La reforma de la Ley Hipotecaria que prepara el Gobierno incluirá un mecanismo de protección del consumidor con el fin de garantizar un máximo de información y transparencia a la hora de suscribir estas operaciones. Como reconocía ayer en el Congreso de los Diputados el ministro de Economía, Luis de Guindos, los últimos pronunciamientos del Tribunal de Justicia de la UE sobre la normativa hipotecaria española suponen un “cuestionamiento” de los créditos hipotecarios “en muchos casos por falta de transparencia”.

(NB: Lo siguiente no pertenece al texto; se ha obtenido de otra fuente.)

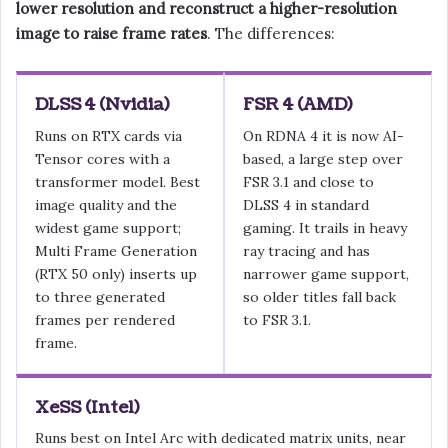
lower resolution and reconstruct a higher-resolution
image to raise frame rates
. The differences:
DLSS 4 (Nvidia)
FSR 4 (AMD)
Runs on RTX cards via
On RDNA 4 it is now AI-
Tensor cores with a
based, a large step over
transformer model. Best
FSR 3.1 and close to
image quality and the
DLSS 4 in standard
widest game support;
gaming. It trails in heavy
Multi Frame Generation
ray tracing and has
(RTX 50 only) inserts up
narrower game support,
to three generated
so older titles fall back
frames per rendered
to FSR 3.1.
frame.
XeSS (Intel)
Runs best on Intel Arc with dedicated matrix units, near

Aunque la reforma de la norma se debe a la necesidad de adaptar –con un año de retraso– una directiva europea, el Ejecutivo aprovechará el trámite para aumentar la protección de los clientes hipotecarios mediante un procedimiento de información que limite la posibilidad de errores, abusos o malas prácticas. El mecanismo, que Guindos explicó ayer, obliga a las entidades financieras a poner a disposición del cliente una ficha estándar con información en detalle sobre las cláusulas “más sensibles” de los contratos, como las cláusulas suelo, de amortización o gastos. Además, en el momento de la firma, se reforzará el control notarial para asegurar que el cliente ha recibido esta información precontractual por parte de su banco. A ello se sumará también una aportación manuscrita del propio consumidor en la que este confirmará que, efectivamente, conoce el contenido de las cláusulas.

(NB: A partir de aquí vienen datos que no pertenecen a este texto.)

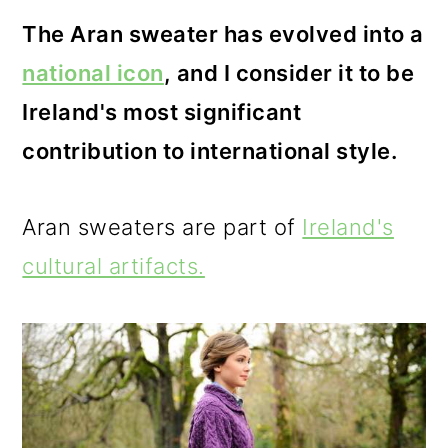
o
The Aran sweater has evolved into a
n
national icon
, and I consider it to be
Ireland's most significant
contribution to international style.
Aran sweaters are part of
Ireland's
cultural artifacts.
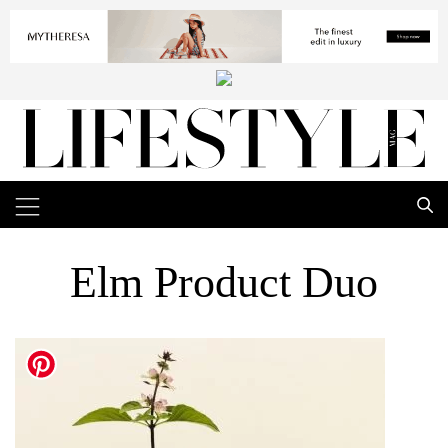
Elm Product Duo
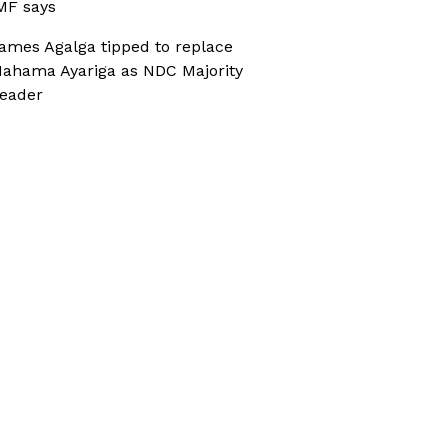
MF says
ames Agalga tipped to replace
ahama Ayariga as NDC Majority
eader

El mecanismo que se incluirá en la Ley Hipotecaria protegerá al cliente bancario, que es la parte más débil del contrato, pero también a la entidad financiera y al conjunto del mercado hipotecario. La obligación de los consumidores de declarar bajo su firma que conocen el contenido de los cláusulas sensibles reducirá considerablemente la posibilidad de demandar posteriormente al banco por falta de información u opacidad, al menos si las entidades cumplen escrupulosamente el protocolo previsto en la ley. Todo ello debería reforzar la seguridad jurídica del tráfico hipotecario, piedra angular del mercado, y evitar que esta pueda resentirse por crisis como la causada por las cláusulas suelo, cuyos efectos han golpeado a los consumidores, pero se han vuelto finalmente contra la banca y han dañado la credibilidad del sistema.

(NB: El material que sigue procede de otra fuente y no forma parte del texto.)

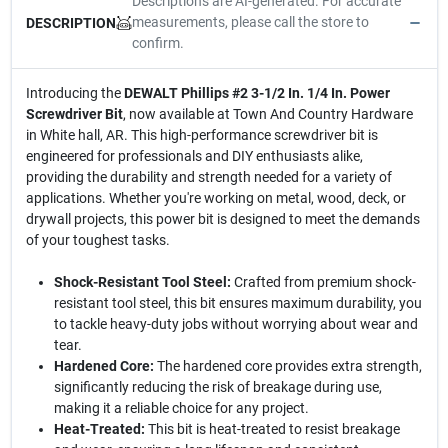
Descriptions are AI-generated. For accurate
measurements, please call the store to
DESCRIPTION
confirm.
Introducing the
DEWALT Phillips #2 3-1/2 In. 1/4 In. Power
Screwdriver Bit
, now available at Town And Country Hardware
in White hall, AR. This high-performance screwdriver bit is
engineered for professionals and DIY enthusiasts alike,
providing the durability and strength needed for a variety of
applications. Whether you're working on metal, wood, deck, or
drywall projects, this power bit is designed to meet the demands
of your toughest tasks.
Shock-Resistant Tool Steel:
Crafted from premium shock-
resistant tool steel, this bit ensures maximum durability, you
to tackle heavy-duty jobs without worrying about wear and
tear.
Hardened Core:
The hardened core provides extra strength,
significantly reducing the risk of breakage during use,
making it a reliable choice for any project.
Heat-Treated:
This bit is heat-treated to resist breakage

Como recordaba ayer el ministro de Economía, España tiene un mercado hipotecario con características únicas respecto al resto de la UE, dado que el 80% de las familias tiene una vivienda en propiedad. Esa circunstancia hace necesario calibrar la carga regulatoria que se coloca sobre los hombros de las entidades financieras y el coste que ello puede suponer para estas y para el mercado. Buscar un punto intermedio entre el deber de protección y el exceso de regulación es el reto que tiene ante sí esta nueva reforma hipotecaria.